"We are really feeling the impact. People are praying. It is a great tragedy," said 70-year-old Marlen de Francisco, who sells souvenirs in the cathedral square.
"All day people are asking me for note paper so they can write messages and put them on the cathedral gates.
The president of the Spanish rail network administrator ADIF, Gonzalo Ferre, said Garzon had been warned to start slowing the train "four kilometres before the accident happened".
A resident who rushed to the scene said in a television interview broadcast Sunday that the driver told him minutes after the crash he had been unable to brake.
"He said he had to brake to 80 and couldn't, that he was going fast," Evaristo Iglesias told Antena 3. Along with another man, he said, he had accompanied the driver to a stretch of flat land where other injured people were being laid out after the accident.
"He kept saying 'I want to die! I want to die! I don't want to see this!".
State railway company Renfe said the driver had been with the firm for 30 years, including 13 years as a driver, and had driven trains past the spot of the accident 60 times.
El Mundo newspaper on Sunday printed extracts from the train's route plan, indicating that ahead of the bend the train passed from a stretch of track with a speed limit of 220kph to one with a limit of 80kph.
The newspaper said it was "surprising" that it was left entirely up to the driver exactly when to brake as the train entered the curve.
Some media reports described Garzon Amo as a speed freak who had once posted a picture on his Facebook page of a train speedometer at 200 kph.

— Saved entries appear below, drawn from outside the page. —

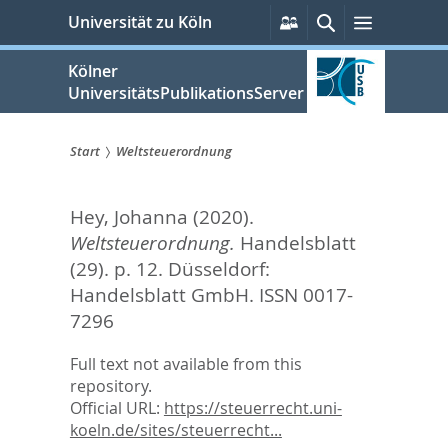
zum
Persönliche
Suche
Menü
Universität zu Köln
Services
Inhalt
springen
Kölner
UniversitätsPublikationsServer
Start
Weltsteuerordnung
Sie
Hey, Johanna
(2020).
sind
Weltsteuerordnung.
Handelsblatt
hier:
(29). p. 12.
Düsseldorf:
Handelsblatt GmbH. ISSN 0017-
7296
Full text not available from this
repository.
Official URL:
https://steuerrecht.uni-
koeln.de/sites/steuerrecht...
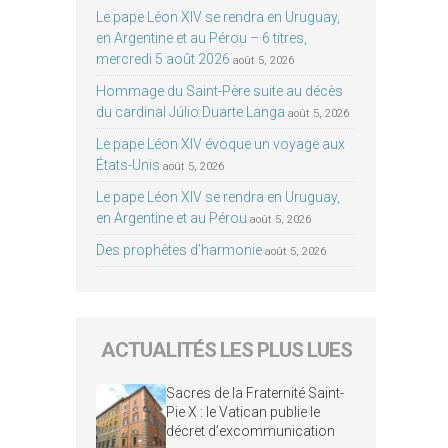
Le pape Léon XIV se rendra en Uruguay,
en Argentine et au Pérou – 6 titres,
mercredi 5 août 2026
août 5, 2026
Hommage du Saint-Père suite au décès
du cardinal Júlio Duarte Langa
août 5, 2026
Le pape Léon XIV évoque un voyage aux
États-Unis
août 5, 2026
Le pape Léon XIV se rendra en Uruguay,
en Argentine et au Pérou
août 5, 2026
Des prophètes d’harmonie
août 5, 2026
ACTUALITÉS LES PLUS LUES
Sacres de la Fraternité Saint-
Pie X : le Vatican publie le
décret d’excommunication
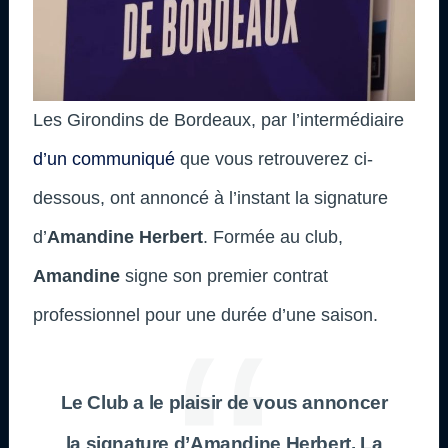
Les Girondins de Bordeaux, par l’intermédiaire
d’un communiqué
que vous retrouverez ci-
dessous, ont annoncé à l’instant la signature
d’
Amandine Herbert
. Formée au club,
Amandine
signe son premier contrat
professionnel pour une durée d’une saison.
Le Club a le plaisir de vous annoncer
la signature d’Amandine Herbert. La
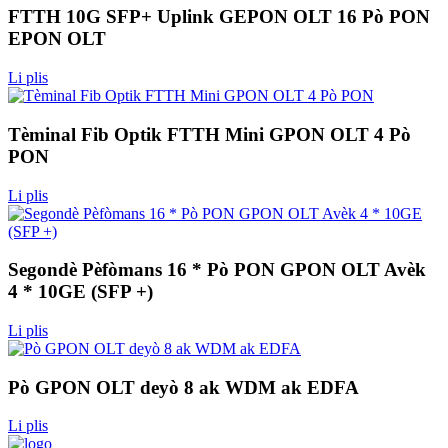
FTTH 10G SFP+ Uplink GEPON OLT 16 Pò PON
EPON OLT
Li plis
Tèminal Fib Optik FTTH Mini GPON OLT 4 Pò
PON
Li plis
Segondè Pèfòmans 16 * Pò PON GPON OLT Avèk
4 * 10GE (SFP +)
Li plis
Pò GPON OLT deyò 8 ak WDM ak EDFA
Li plis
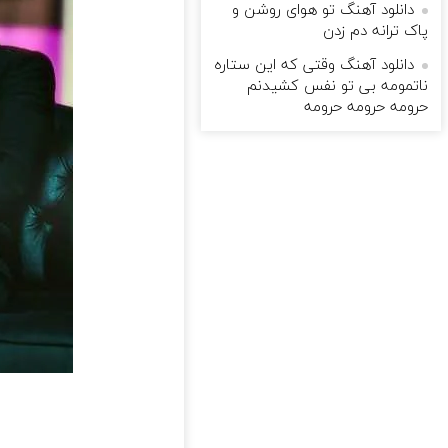
دانلود آهنگ تو هوای روشن و
پاک ترانه دم زدن
دانلود آهنگ وقتی که این ستاره
ناتمومه بی تو نفس کشیدنم
حرومه حرومه حرومه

Renfe said the train had no technical problems and had just passed an inspection on the morning of the accident.
But the secretary general of Spain's train drivers' union, Juan Jesus Garcia Fraile, told public radio the track was not equipped with braking technology to slow the train down automatically if the driver failed to do so when required.
Many of the passengers were said to be on their way to a festival in honour of Saint James, the apostle who gave his name to Santiago de Compostela.
"As a believer, I wonder how Saint James can have allowed this to happen," said Pedro, a grey-bearded pilgrim from Cantabria in northern Spain, wearing a cape and using a walking stick.